Scorers: Tottenham Hotspur - Sigurdsson 19; Chelsea - Terry 65

Gylfi Sigurdsson’s first-half opener was cancelled out when John Terry headed in Juan Mata’s free-kick.

But Chelsea were left holding on for a 1-1 draw after Torres received a second yellow card with ten minutes remaining following an innocuous aerial collision with Jan Vertonghen. Asked if the result was fair, Mourinho said: “I don’t think it was. I think they were better in the first half but not much better, they didn’t create so many chances.

“In the second half, there was only one team. The team was very, very strong until the moment the referee made a mistake, a big mistake that had a big influence on the result. The referee is not guilty, the player [Vertonghen] is guilty – he pretended that Fernando had a big contact on him and the referee went on trust.

“At that moment we were much better, they were in big trouble. We were winning everything in midfield and going in waves of attack. It leaves a bad taste because we should win.”

Opposite number Andre Villas-Boas said of Torres’ dismissal: “It was a difficult decision for the referee, both players were going for the ball and he decided Fernando was over the top.”

Christian Eriksen started the move which led to Spurs’ goal, playing a flat ball across the box to Roberto Soldado, who nudged the ball into Sigurdsson’s path.

Sigurdsson, so often Spurs’ unsung hero, still had lots to do. He was off balance after taking an extra stride to beat Terry’s outstretched leg, but he somehow managed to roll the ball into the net to the right of goalkeeper Petr Cech.

Paulinho almost gave Spurs a second when he hit the woodwork just before half-time. That was Mourinho’s cue to leave. He walked down the tunnel a minute before the half-time whistle. He had seen enough. Whatever Mourinho said to his team at the interval, it had an effect.

After a strong start to the half, Juan Mata put a high swirling ball into the box from a free-kick, Vertonghen lost Terry for a second and the Chelsea skipper headed beyond Hugo Lloris.

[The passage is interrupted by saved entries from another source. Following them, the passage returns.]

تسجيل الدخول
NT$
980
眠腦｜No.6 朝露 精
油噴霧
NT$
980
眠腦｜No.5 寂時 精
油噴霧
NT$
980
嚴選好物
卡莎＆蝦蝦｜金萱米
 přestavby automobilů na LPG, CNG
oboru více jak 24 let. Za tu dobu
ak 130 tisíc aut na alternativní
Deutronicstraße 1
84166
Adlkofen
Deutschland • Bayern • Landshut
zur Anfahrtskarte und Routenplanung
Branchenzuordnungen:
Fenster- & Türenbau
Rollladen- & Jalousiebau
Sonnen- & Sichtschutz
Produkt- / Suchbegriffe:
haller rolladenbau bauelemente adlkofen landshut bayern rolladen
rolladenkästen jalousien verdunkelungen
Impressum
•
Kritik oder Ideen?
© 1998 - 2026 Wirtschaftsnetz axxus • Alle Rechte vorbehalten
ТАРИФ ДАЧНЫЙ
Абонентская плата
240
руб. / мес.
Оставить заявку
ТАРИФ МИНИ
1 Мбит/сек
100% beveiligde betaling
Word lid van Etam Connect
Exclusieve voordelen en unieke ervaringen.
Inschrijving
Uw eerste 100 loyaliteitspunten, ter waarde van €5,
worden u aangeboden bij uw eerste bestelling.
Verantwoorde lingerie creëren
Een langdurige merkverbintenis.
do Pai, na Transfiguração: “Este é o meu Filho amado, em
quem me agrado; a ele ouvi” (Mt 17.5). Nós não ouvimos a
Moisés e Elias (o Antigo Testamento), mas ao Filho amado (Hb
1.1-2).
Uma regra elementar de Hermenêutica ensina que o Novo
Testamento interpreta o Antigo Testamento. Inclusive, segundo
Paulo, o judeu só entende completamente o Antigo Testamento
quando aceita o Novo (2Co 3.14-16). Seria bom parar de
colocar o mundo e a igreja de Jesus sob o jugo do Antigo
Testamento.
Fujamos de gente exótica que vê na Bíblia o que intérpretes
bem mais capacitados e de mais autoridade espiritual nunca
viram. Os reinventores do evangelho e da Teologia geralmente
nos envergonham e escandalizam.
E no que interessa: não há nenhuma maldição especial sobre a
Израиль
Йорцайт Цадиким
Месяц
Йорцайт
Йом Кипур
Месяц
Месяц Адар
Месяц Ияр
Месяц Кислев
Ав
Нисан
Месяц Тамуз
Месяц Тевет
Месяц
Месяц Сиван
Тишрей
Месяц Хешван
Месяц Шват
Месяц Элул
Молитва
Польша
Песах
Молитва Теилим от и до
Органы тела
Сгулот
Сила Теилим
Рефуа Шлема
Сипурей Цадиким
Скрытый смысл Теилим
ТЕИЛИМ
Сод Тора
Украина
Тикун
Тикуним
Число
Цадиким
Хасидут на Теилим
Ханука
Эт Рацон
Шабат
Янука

Reflecting on his team’s performance, Villas-Boas – Mourinho’s former assistant – said: “It was a good game in general and I’m extremely happy with the performance. Our second half wasn’t as good as we wanted and Chelsea did well to score from the set-play. With their pressing we lost fluidity and they did well to come back in the game.”

The fractured relationship between the two Portuguese managers had dominated the build-up to the game but Mourinho said: “Between men – not children – this is not public. It is between us.

“What you want and the people want, we gave, which is a very good football match.”

Villas-Boas and Mourinho shared a handshake at the end while Terry, pictured inset, celebrated in front of his own fans.